> ABOUT THIS EXERCISE: With the images removed, return every line below exactly as it reads.

> RECORDED DATA:
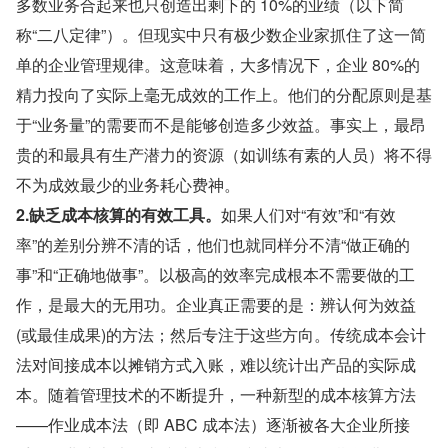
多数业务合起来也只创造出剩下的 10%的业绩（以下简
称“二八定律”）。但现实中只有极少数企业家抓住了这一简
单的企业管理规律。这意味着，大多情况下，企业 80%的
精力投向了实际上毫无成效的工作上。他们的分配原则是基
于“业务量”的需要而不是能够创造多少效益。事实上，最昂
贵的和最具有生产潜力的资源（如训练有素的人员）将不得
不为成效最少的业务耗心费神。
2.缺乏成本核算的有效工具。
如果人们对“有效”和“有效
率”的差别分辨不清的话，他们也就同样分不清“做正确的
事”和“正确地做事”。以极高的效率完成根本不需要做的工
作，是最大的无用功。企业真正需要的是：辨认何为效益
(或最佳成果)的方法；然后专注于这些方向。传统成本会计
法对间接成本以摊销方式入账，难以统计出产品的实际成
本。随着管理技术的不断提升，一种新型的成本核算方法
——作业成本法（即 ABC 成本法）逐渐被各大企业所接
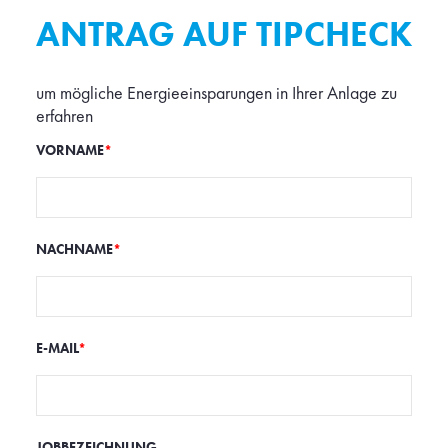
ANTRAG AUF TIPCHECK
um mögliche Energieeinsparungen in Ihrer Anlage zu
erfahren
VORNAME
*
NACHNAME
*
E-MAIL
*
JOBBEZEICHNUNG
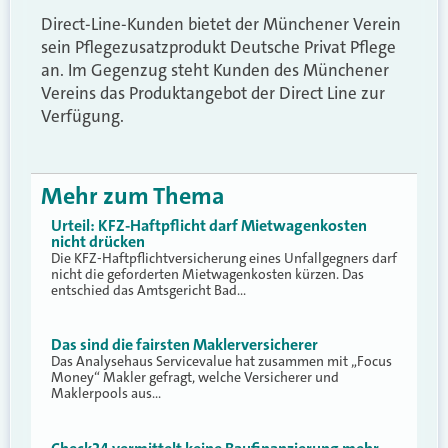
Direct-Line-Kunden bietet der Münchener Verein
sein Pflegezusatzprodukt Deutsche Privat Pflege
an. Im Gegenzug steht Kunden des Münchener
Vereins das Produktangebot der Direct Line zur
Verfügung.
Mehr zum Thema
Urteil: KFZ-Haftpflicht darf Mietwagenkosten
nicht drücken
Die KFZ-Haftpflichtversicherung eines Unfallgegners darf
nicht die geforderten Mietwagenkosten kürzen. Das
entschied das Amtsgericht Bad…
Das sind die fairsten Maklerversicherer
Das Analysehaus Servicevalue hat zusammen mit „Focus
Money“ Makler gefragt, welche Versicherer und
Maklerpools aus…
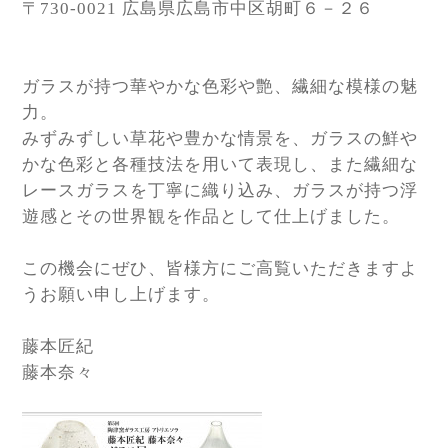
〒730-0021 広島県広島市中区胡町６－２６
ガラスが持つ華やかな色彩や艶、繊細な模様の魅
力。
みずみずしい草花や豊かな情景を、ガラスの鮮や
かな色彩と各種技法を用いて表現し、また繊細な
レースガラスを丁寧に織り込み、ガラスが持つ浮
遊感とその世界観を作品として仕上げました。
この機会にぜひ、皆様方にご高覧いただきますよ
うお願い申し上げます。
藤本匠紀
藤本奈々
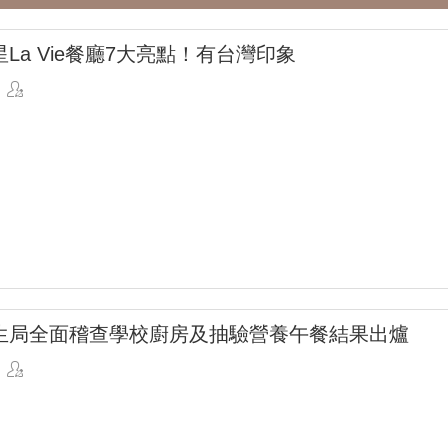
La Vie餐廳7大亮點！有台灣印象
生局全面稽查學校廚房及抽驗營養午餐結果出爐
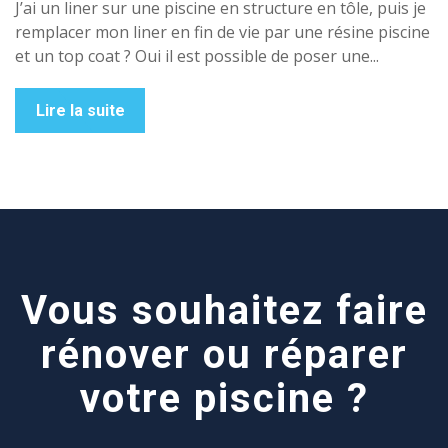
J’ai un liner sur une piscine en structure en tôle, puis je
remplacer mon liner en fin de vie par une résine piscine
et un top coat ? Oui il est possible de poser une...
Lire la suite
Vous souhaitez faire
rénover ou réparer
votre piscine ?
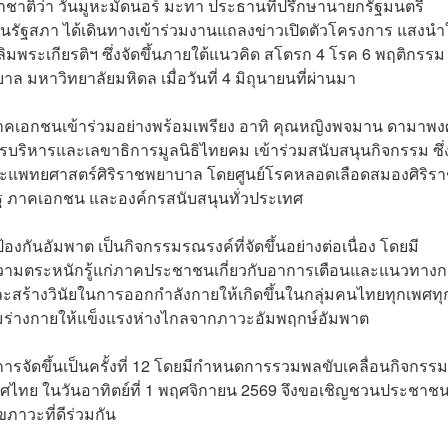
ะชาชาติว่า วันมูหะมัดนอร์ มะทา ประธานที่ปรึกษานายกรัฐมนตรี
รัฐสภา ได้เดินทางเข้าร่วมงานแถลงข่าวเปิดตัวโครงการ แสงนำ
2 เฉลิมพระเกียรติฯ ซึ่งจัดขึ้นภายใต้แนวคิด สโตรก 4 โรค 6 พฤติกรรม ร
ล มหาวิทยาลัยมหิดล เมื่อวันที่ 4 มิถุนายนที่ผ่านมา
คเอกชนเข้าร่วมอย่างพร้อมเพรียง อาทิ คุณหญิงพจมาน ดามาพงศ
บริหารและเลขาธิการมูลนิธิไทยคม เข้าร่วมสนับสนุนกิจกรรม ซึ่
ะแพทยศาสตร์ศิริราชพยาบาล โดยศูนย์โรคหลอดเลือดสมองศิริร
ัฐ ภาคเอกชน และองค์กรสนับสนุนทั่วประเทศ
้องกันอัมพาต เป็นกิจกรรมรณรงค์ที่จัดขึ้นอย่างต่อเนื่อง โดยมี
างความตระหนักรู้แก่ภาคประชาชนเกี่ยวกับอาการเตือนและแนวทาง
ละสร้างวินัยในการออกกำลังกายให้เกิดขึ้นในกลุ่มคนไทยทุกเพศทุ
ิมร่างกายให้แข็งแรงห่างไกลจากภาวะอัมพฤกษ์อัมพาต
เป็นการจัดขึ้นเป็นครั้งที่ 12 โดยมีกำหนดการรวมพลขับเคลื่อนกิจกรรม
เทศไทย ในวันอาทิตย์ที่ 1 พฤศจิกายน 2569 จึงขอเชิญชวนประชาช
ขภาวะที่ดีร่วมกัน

> ANSWER SPACE:
多数业务合起来也只创造出剩下的 10%的业绩（以下简
称“二八定律”）。但现实中只有极少数企业家抓住了这一简
单的企业管理规律。这意味着，大多情况下，企业 80%的
精力投向了实际上毫无成效的工作上。他们的分配原则是基
于“业务量”的需要而不是能够创造多少效益。事实上，最昂
贵的和最具有生产潜力的资源（如训练有素的人员）将不得
不为成效最少的业务耗心费神。
2.缺乏成本核算的有效工具。
如果人们对“有效”和“有效
率”的差别分辨不清的话，他们也就同样分不清“做正确的
事”和“正确地做事”。以极高的效率完成根本不需要做的工
作，是最大的无用功。企业真正需要的是：辨认何为效益
(或最佳成果)的方法；然后专注于这些方向。传统成本会计
法对间接成本以摊销方式入账，难以统计出产品的实际成
本。随着管理技术的不断提升，一种新型的成本核算方法
——作业成本法（即 ABC 成本法）逐渐被各大企业所接
ANTRAG AUF TIPCHECK
um mögliche Energieeinsparungen in Ihrer Anlage zu
erfahren
VORNAME
*
NACHNAME
*
E-MAIL
*
JOBBEZEICHNUNG
Direct-Line-Kunden bietet der Münchener Verein
sein Pflegezusatzprodukt Deutsche Privat Pflege
an. Im Gegenzug steht Kunden des Münchener
Vereins das Produktangebot der Direct Line zur
Verfügung.
Mehr zum Thema
Urteil: KFZ-Haftpflicht darf Mietwagenkosten
nicht drücken
Die KFZ-Haftpflichtversicherung eines Unfallgegners darf
nicht die geforderten Mietwagenkosten kürzen. Das
entschied das Amtsgericht Bad…
Das sind die fairsten Maklerversicherer
Das Analysehaus Servicevalue hat zusammen mit „Focus
Money“ Makler gefragt, welche Versicherer und
Maklerpools aus…
〒730-0021 広島県広島市中区胡町６－２６
ガラスが持つ華やかな色彩や艶、繊細な模様の魅
力。
みずみずしい草花や豊かな情景を、ガラスの鮮や
かな色彩と各種技法を用いて表現し、また繊細な
レースガラスを丁寧に織り込み、ガラスが持つ浮
遊感とその世界観を作品として仕上げました。
この機会にぜひ、皆様方にご高覧いただきますよ
うお願い申し上げます。
藤本匠紀
藤本奈々
La Vie餐廳7大亮點！有台灣印象
生局全面稽查學校廚房及抽驗營養午餐結果出爐
J’ai un liner sur une piscine en structure en tôle, puis je
remplacer mon liner en fin de vie par une résine piscine
et un top coat ? Oui il est possible de poser une...
Lire la suite
Vous souhaitez faire
rénover ou réparer
votre piscine ?
ะชาชาติว่า วันมูหะมัดนอร์ มะทา ประธานที่ปรึกษานายกรัฐมนตรี
รัฐสภา ได้เดินทางเข้าร่วมงานแถลงข่าวเปิดตัวโครงการ แสงนำ
2 เฉลิมพระเกียรติฯ ซึ่งจัดขึ้นภายใต้แนวคิด สโตรก 4 โรค 6 พฤติกรรม ร
ล มหาวิทยาลัยมหิดล เมื่อวันที่ 4 มิถุนายนที่ผ่านมา
คเอกชนเข้าร่วมอย่างพร้อมเพรียง อาทิ คุณหญิงพจมาน ดามาพงศ
บริหารและเลขาธิการมูลนิธิไทยคม เข้าร่วมสนับสนุนกิจกรรม ซึ่
ะแพทยศาสตร์ศิริราชพยาบาล โดยศูนย์โรคหลอดเลือดสมองศิริร
ัฐ ภาคเอกชน และองค์กรสนับสนุนทั่วประเทศ
้องกันอัมพาต เป็นกิจกรรมรณรงค์ที่จัดขึ้นอย่างต่อเนื่อง โดยมี
างความตระหนักรู้แก่ภาคประชาชนเกี่ยวกับอาการเตือนและแนวทาง
ละสร้างวินัยในการออกกำลังกายให้เกิดขึ้นในกลุ่มคนไทยทุกเพศทุ
ิมร่างกายให้แข็งแรงห่างไกลจากภาวะอัมพฤกษ์อัมพาต
เป็นการจัดขึ้นเป็นครั้งที่ 12 โดยมีกำหนดการรวมพลขับเคลื่อนกิจกรรม
เทศไทย ในวันอาทิตย์ที่ 1 พฤศจิกายน 2569 จึงขอเชิญชวนประชาช
ขภาวะที่ดีร่วมกัน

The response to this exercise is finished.